__What is expected__:
Please say how many lines of the entries below contain the word "disegnare", and leave out everything else.

__Available records__:
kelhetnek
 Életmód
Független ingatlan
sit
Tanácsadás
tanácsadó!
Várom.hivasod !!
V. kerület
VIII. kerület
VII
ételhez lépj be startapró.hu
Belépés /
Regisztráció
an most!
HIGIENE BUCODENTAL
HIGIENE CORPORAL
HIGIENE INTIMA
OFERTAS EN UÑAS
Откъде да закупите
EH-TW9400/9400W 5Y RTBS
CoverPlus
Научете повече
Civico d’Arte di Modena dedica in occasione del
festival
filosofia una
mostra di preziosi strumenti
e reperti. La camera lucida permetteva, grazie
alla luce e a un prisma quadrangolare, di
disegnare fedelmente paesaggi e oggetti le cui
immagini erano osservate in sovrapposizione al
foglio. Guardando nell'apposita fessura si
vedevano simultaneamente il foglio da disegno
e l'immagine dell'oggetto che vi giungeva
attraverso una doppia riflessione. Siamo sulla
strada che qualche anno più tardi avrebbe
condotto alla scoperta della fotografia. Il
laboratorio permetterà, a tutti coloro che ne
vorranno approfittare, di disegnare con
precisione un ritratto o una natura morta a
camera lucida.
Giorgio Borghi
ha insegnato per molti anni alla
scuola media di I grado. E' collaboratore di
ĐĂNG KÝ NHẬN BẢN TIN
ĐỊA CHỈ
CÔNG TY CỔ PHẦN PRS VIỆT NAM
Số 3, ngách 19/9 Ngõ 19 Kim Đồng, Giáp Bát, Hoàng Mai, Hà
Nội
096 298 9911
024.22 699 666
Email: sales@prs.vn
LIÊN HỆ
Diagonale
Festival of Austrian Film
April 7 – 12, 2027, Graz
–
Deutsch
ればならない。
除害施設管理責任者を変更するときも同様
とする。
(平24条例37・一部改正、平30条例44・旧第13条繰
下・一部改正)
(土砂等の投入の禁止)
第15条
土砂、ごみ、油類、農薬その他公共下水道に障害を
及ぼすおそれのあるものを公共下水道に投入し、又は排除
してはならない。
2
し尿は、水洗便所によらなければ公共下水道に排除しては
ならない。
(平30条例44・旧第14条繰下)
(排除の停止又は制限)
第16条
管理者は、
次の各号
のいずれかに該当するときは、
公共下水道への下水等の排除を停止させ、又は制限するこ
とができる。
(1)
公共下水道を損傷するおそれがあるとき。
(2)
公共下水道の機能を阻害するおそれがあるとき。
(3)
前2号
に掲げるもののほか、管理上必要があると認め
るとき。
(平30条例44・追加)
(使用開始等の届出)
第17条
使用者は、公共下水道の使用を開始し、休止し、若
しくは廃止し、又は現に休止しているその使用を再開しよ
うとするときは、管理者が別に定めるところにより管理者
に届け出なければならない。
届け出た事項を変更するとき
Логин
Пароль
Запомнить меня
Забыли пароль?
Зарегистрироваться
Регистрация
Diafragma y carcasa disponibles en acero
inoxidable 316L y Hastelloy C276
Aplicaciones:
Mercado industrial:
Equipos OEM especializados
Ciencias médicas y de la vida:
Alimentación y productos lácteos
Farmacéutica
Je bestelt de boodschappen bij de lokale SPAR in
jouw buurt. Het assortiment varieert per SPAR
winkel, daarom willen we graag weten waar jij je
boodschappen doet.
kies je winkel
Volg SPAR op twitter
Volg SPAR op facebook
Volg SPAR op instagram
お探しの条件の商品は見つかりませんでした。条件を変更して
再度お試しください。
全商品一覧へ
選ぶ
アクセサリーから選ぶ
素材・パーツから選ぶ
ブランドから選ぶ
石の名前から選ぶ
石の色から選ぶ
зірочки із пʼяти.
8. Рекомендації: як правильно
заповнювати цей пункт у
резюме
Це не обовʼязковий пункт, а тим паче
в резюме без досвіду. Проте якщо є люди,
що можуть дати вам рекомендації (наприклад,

__Response for this exercise__:
2